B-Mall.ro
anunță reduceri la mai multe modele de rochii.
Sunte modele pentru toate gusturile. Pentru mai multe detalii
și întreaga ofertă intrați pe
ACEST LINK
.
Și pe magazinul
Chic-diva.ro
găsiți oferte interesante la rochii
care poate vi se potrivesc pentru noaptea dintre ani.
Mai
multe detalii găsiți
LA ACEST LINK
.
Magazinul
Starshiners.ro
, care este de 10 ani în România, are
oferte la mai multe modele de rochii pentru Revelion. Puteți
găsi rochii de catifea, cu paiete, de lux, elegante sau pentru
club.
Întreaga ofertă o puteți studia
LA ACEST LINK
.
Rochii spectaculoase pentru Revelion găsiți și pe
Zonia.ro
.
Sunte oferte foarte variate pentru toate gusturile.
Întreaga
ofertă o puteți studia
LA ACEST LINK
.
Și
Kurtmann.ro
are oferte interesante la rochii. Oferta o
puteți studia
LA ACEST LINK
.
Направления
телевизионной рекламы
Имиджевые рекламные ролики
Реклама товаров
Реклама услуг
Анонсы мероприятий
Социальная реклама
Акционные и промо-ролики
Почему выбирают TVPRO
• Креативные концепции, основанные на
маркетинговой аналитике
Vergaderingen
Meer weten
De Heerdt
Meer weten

* Problem: Please transcribe the records exactly from their first line through the line holding "концепции, основанные на", and leave out all others.

* Answer space:
B-Mall.ro
anunță reduceri la mai multe modele de rochii.
Sunte modele pentru toate gusturile. Pentru mai multe detalii
și întreaga ofertă intrați pe
ACEST LINK
.
Și pe magazinul
Chic-diva.ro
găsiți oferte interesante la rochii
care poate vi se potrivesc pentru noaptea dintre ani.
Mai
multe detalii găsiți
LA ACEST LINK
.
Magazinul
Starshiners.ro
, care este de 10 ani în România, are
oferte la mai multe modele de rochii pentru Revelion. Puteți
găsi rochii de catifea, cu paiete, de lux, elegante sau pentru
club.
Întreaga ofertă o puteți studia
LA ACEST LINK
.
Rochii spectaculoase pentru Revelion găsiți și pe
Zonia.ro
.
Sunte oferte foarte variate pentru toate gusturile.
Întreaga
ofertă o puteți studia
LA ACEST LINK
.
Și
Kurtmann.ro
are oferte interesante la rochii. Oferta o
puteți studia
LA ACEST LINK
.
Направления
телевизионной рекламы
Имиджевые рекламные ролики
Реклама товаров
Реклама услуг
Анонсы мероприятий
Социальная реклама
Акционные и промо-ролики
Почему выбирают TVPRO
• Креативные концепции, основанные на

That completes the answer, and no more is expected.